-- BRIEF --
The answer is an exact repetition of every entry, with all images left out.

━━━━━ EXERCISE INPUT ━━━━━

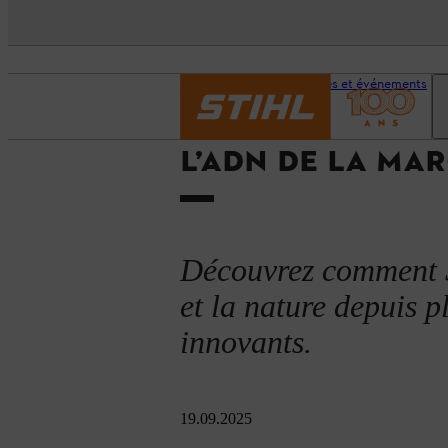
Page d’accueil
Services et événements
L’ADN DE LA MA
Découvrez comment ST
et la nature depuis 
innovants.
19.09.2025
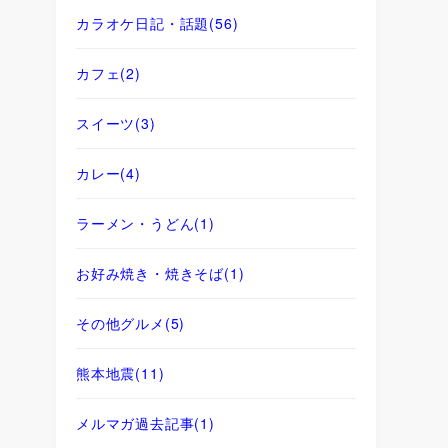
カラオケ日記・話題
(56)
カフェ
(2)
スイーツ
(3)
カレー
(4)
ラーメン・うどん
(1)
お好み焼き・焼きそば
(1)
その他グルメ
(5)
熊本地震
(11)
メルマガ過去記事
(1)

━━━━━

-- SOLUTION FOR THIS EXERCISE --
Page d’accueil
Services et événements
L’ADN DE LA MA
Découvrez comment ST
et la nature depuis 
innovants.
19.09.2025
カラオケ日記・話題
(56)
カフェ
(2)
スイーツ
(3)
カレー
(4)
ラーメン・うどん
(1)
お好み焼き・焼きそば
(1)
その他グルメ
(5)
熊本地震
(11)
メルマガ過去記事
(1)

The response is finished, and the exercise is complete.